Nantong Xiting Cracker
- Type: Cracker
- Place of origin: China
- Main ingredients: Flour

= Nantong Xiting Cracker =

Chinese biscuit

Nantong Xiting Cracker (西亭脆饼 or 南通脆饼), also possibly known as sesame seed cake, is one of the specialties of Nantong. It is known for the quality of its ingredients and the meticulous preparation involved in its production.

==History==
Nantong Xiting Cracker came to being during the Qing Dynasty when Guangxu Emperor was in power. By now it has about one hundred years of history. The pastry's birth is said to originate from a specific legend.
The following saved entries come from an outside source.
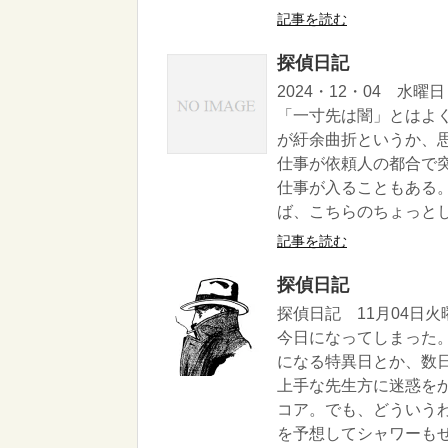
記事を読む
探偵日記
2024・12・04 
「一寸先は闇」とはよ
が紆余曲折というか、
仕事が依頼人の都合で
仕事が入ることもある
ば、こちらのちょっとした
記事を読む
探偵日記
探偵日記 11月04日
今日になってしまった
になる特異日とか、数
上手な先生方に迷惑を
コア。でも、どういう
を予想してシャワーもせ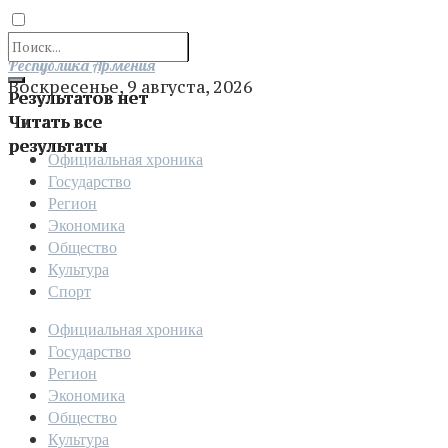
Отправить
Республика Армения
Воскресенье, 9 августа, 2026
Результатов нет
Читать все
результаты
Официальная хроника
Государство
Регион
Экономика
Общество
Культура
Спорт
Официальная хроника
Государство
Регион
Экономика
Общество
Культура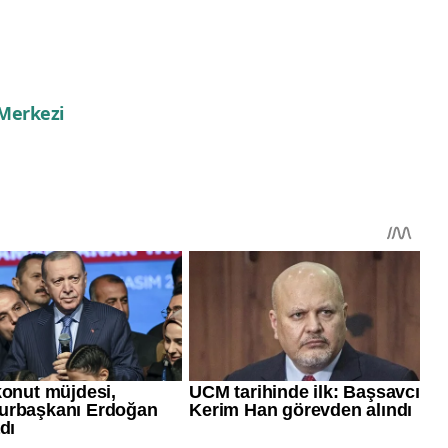
 Merkezi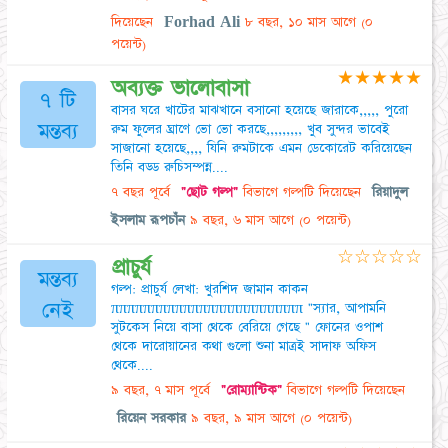
দিয়েছেন
Forhad Ali
৮ বছর, ১০ মাস আগে
(০
পয়েন্ট)
★
★
★
★
★
অব্যক্ত ভালোবাসা
৭ টি
বাসর ঘরে খাটের মাঝখানে বসানো হয়েছে জারাকে,,,,, পুরো
মন্তব্য
রুম ফুলের ঘ্রাণে ভো ভো করছে,,,,,,,,, খুব সুন্দর ভাবেই
সাজানো হয়েছে,,,, যিনি রুমটাকে এমন ডেকোরেট করিয়েছেন
তিনি বড্ড রুচিসম্পন্ন....
৭ বছর পূর্বে
"ছোট গল্প"
বিভাগে গল্পটি দিয়েছেন
রিয়াদুল
ইসলাম রূপচাঁন
৯ বছর, ৬ মাস আগে
(০ পয়েন্ট)
☆
☆
☆
☆
☆
প্রাচুর্য
মন্তব্য
গল্প: প্রাচুর্য লেখা: খুরশিদ জামান কাকন
নেই
ππππππππππππππππππππππππ "স্যার, আপামনি
সুটকেস নিয়ে বাসা থেকে বেরিয়ে গেছে " ফোনের ওপাশ
থেকে দারোয়ানের কথা গুলো শুনা মাত্রই সাদাফ অফিস
থেকে....
৯ বছর, ৭ মাস পূর্বে
"রোম্যান্টিক"
বিভাগে গল্পটি দিয়েছেন
রিয়েন সরকার
৯ বছর, ৯ মাস আগে
(০ পয়েন্ট)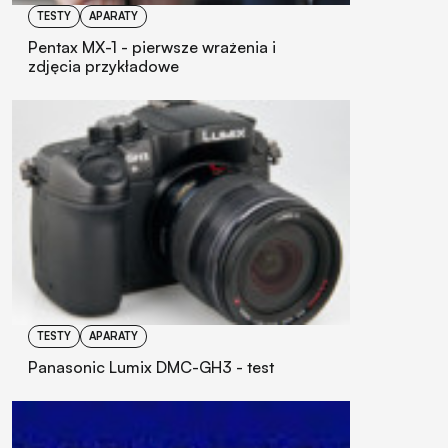
TESTY
APARATY
Pentax MX-1 - pierwsze wrażenia i
zdjęcia przykładowe
TESTY
APARATY
Panasonic Lumix DMC-GH3 - test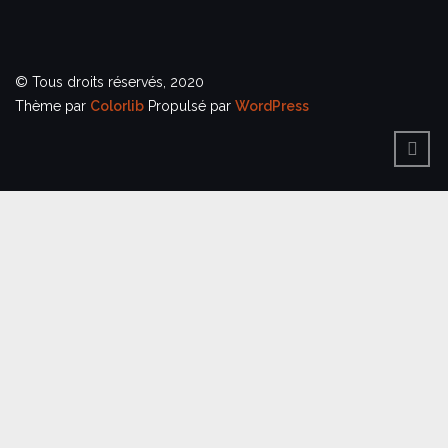
© Tous droits réservés, 2020
Thème par
Colorlib
Propulsé par
WordPress
BACK
TO
TOP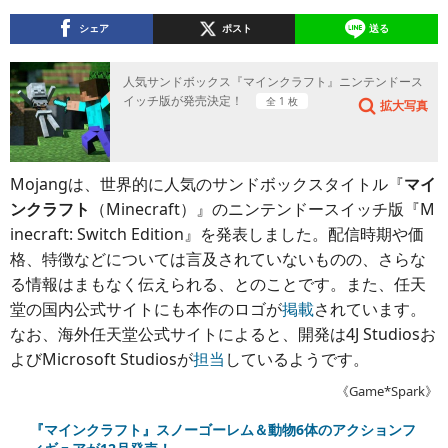
シェア
ポスト
送る
人気サンドボックス『マインクラフト』ニンテンドース
イッチ版が発売決定！
全 1 枚
拡大写真
Mojangは、世界的に人気のサンドボックスタイトル『
マイ
ンクラフト
（Minecraft）』のニンテンドースイッチ版『M
inecraft: Switch Edition』を発表しました。配信時期や価
格、特徴などについては言及されていないものの、さらな
る情報はまもなく伝えられる、とのことです。また、任天
堂の国内公式サイトにも本作のロゴが
掲載
されています。
なお、海外任天堂公式サイトによると、開発は4J Studiosお
よびMicrosoft Studiosが
担当
しているようです。
《Game*Spark》
『マインクラフト』スノーゴーレム＆動物6体のアクションフ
Once upon a time during the aforementioned period in Xiting, a town in Nantong, a particular couple ran a pastry shop. The husband was called LengChunxi(冷纯溪). But in the town most farmers couldn't afford their products, so they made only a little money and lived on the edge of subsistence. Dissatisfied with this situation, the couple decided it was time for a change. They found most farmers liked eating crackers, so they decided crackers should become their main product. Day and night they devoted themselves to improving traditional crackers to cater to farmers. Finally they achieved success, coming up with the exceptional but still inexpensive cracker. The husband named it "Xiting White Cracker".
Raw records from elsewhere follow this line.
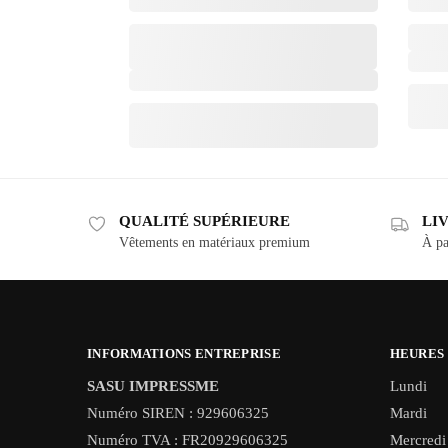
QUALITÉ SUPÉRIEURE
LI
Vêtements en matériaux premium
À pa
INFORMATIONS ENTREPRISE
HEURES
SASU IMPRESSME
Lundi
Numéro SIREN : 929606325
Mardi
Numéro TVA : FR20929606325
Mercredi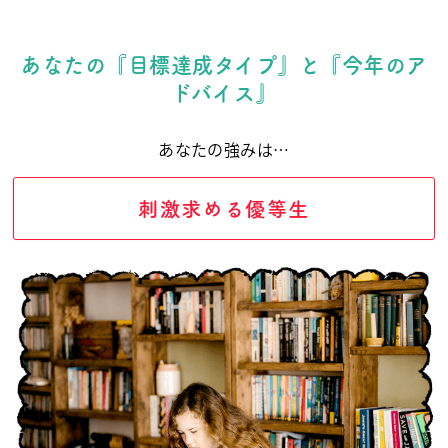
あなたの『目標達成タイプ』と『今年のア
ドバイス』
あなたの強みは…
刺激求める優等生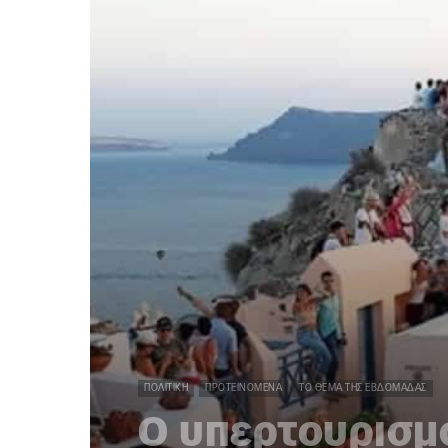
ΠΟΛΙΤΙΚΉ
ΠΡΟΤΕΙΝΌΜΕΝΑ
ΤΟ ΘΈΜΑ ΤΗΣ ΕΒΔΟΜΆΔΑΣ
Ο υπερτουρισμ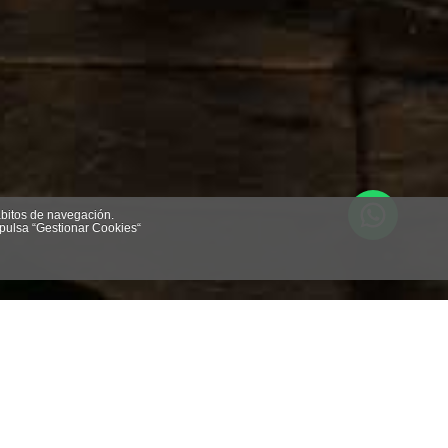
́bitos de navegación.
 pulsa “Gestionar Cookies“
spera. El tren eléctrico de Hershey, con sólo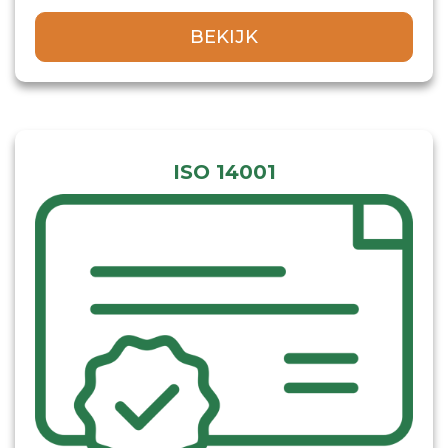
BEKIJK
ISO 14001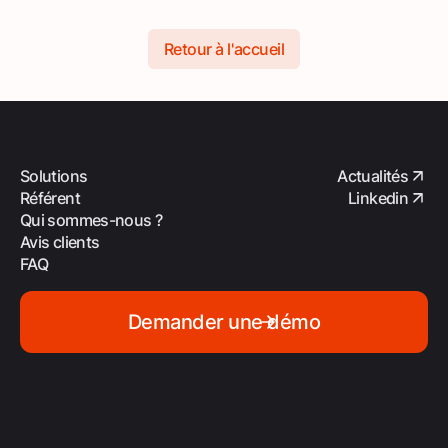
Retour à l'accueil
Solutions
Actualités
Référent
Linkedin
Qui sommes-nous ?
Avis clients
FAQ
Demander une démo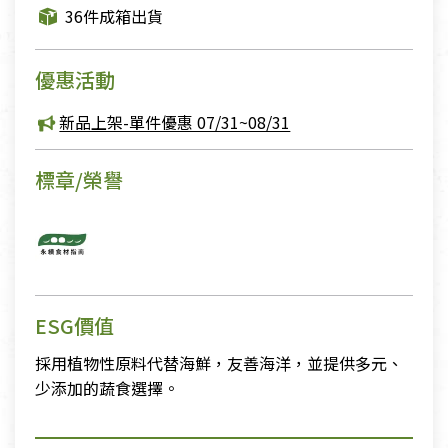
36件成箱出貨
優惠活動
新品上架-單件優惠 07/31~08/31
標章/榮譽
ESG價值
採用植物性原料代替海鮮，友善海洋，並提供多元、
少添加的蔬食選擇。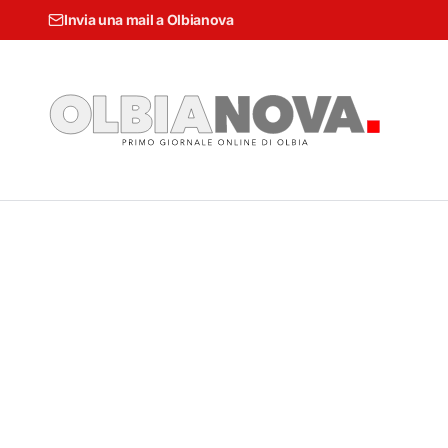
Invia una mail a Olbianova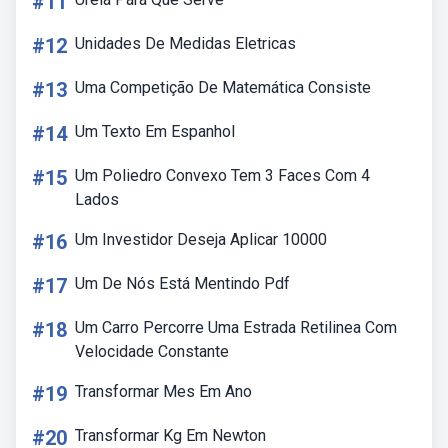
#11
#12
Unidades De Medidas Eletricas
#13
Uma Competição De Matemática Consiste
#14
Um Texto Em Espanhol
#15
Um Poliedro Convexo Tem 3 Faces Com 4
Lados
#16
Um Investidor Deseja Aplicar 10000
#17
Um De Nós Está Mentindo Pdf
#18
Um Carro Percorre Uma Estrada Retilinea Com
Velocidade Constante
#19
Transformar Mes Em Ano
#20
Transformar Kg Em Newton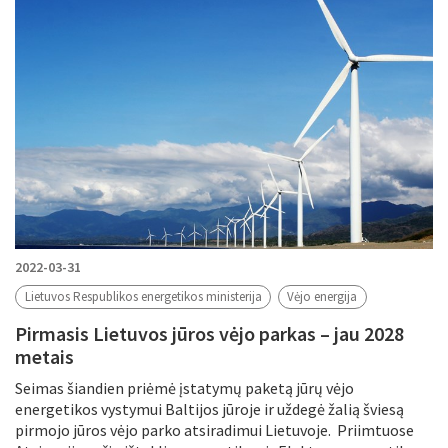
2022-03-31
Lietuvos Respublikos energetikos ministerija
Vėjo energija
Pirmasis Lietuvos jūros vėjo parkas – jau 2028
metais
Seimas šiandien priėmė įstatymų paketą jūrų vėjo
energetikos vystymui Baltijos jūroje ir uždegė žalią šviesą
pirmojo jūros vėjo parko atsiradimui Lietuvoje. Priimtuose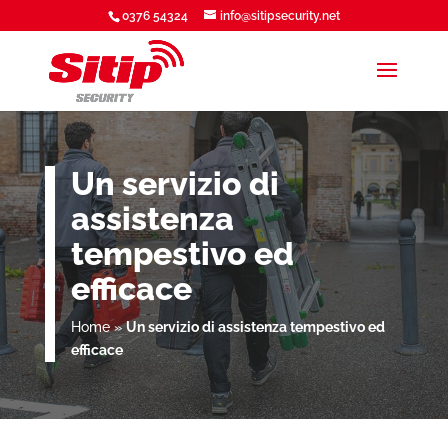
0376 54324
info@sitipsecurity.net
Un servizio di
assistenza
tempestivo ed
efficace
Home
»
Un servizio di assistenza tempestivo ed
efficace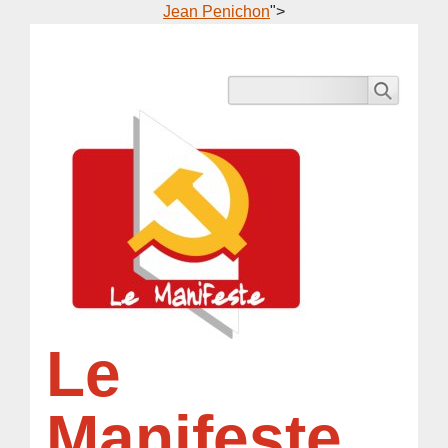
Jean Penichon
">
Le
Manifeste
Xiting Cracker at first only spread around the local town. Its nationwide popularity is said to owe to the figure Zhang Jian. His ancestral residence was in Xiting and every year he went back to worship his ancestors. He was fond of the cracker, so he also presented them to far-off officials, native dealers as well as foreigner businessmen. Meanwhile, LengChunxi improved the cracker further and changed its name to "Xiting Cracker". Since then Xiting Cracker became popular not only among the middle class but also among the imperial family—even spreading abroad.

==Preparation==

The preparation includes 28 steps. Fine white flour is used as the main material. The cracker is shaped by hand, then it is roasted with light fire so its surface becomes a little yellow but not burnt. It has about eighteen layers.

There are two ways of eating the cracker. One is eating it directly, and the other is dipping it into water first. In the direct manner one can taste its crispness and sweetness, but the water-dipping is better suited for the elderly to protect their stomachs.